§ Provided records:

***

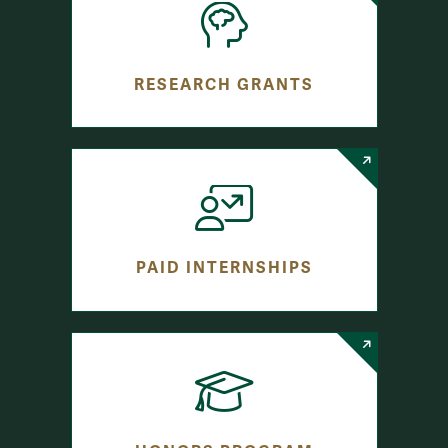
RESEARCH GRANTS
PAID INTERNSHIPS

***

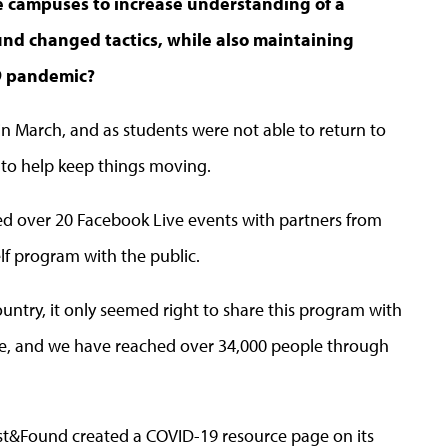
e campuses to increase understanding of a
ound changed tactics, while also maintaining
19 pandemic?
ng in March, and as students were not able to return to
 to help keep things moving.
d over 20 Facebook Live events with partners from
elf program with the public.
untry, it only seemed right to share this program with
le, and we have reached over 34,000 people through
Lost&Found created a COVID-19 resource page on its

***

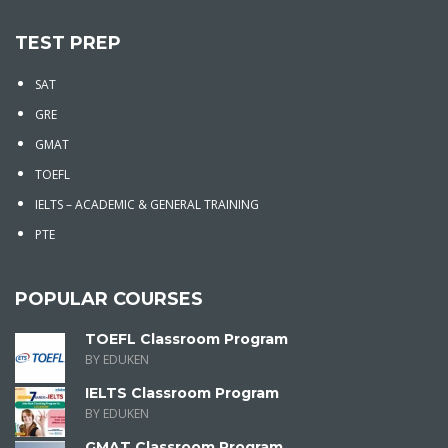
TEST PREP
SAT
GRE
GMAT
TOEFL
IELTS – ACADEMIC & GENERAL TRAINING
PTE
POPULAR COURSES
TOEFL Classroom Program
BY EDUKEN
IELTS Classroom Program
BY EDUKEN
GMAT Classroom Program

***

§ Exercise brief: This exercise needs every line of the listing that contains the word "over".

§ Exercise answer:
d over 20 Facebook Live events with partners from
le, and we have reached over 34,000 people through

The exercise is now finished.